Exercise directions: Show, from the entries below, every line in which "đóng" appears.
##### The records #####
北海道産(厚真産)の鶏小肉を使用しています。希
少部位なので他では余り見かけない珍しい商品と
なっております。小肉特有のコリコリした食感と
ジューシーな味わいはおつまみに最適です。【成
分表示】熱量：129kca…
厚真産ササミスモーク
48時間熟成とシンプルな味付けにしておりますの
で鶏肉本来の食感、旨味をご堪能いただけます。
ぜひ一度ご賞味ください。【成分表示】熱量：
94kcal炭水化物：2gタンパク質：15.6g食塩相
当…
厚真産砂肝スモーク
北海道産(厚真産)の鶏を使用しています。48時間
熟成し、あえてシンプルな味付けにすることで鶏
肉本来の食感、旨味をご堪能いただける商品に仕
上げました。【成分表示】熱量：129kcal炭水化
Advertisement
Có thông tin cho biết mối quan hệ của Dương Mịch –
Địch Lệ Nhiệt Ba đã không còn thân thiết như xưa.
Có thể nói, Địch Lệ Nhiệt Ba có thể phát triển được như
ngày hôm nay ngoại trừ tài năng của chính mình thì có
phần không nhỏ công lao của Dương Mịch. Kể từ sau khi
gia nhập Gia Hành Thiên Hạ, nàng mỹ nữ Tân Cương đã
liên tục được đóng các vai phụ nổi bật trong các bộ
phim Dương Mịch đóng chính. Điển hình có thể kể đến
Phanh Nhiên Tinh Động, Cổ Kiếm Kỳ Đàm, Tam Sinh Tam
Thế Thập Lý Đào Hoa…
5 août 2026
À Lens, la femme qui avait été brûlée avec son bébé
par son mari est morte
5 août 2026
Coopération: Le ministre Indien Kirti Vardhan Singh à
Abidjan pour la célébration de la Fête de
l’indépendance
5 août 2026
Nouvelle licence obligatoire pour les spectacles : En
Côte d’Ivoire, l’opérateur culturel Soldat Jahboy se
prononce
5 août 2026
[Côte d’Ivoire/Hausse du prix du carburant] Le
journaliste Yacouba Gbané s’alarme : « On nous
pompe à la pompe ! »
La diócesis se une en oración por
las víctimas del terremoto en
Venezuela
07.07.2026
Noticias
#####
Reply to the task:
liên tục được đóng các vai phụ nổi bật trong các bộ
phim Dương Mịch đóng chính. Điển hình có thể kể đến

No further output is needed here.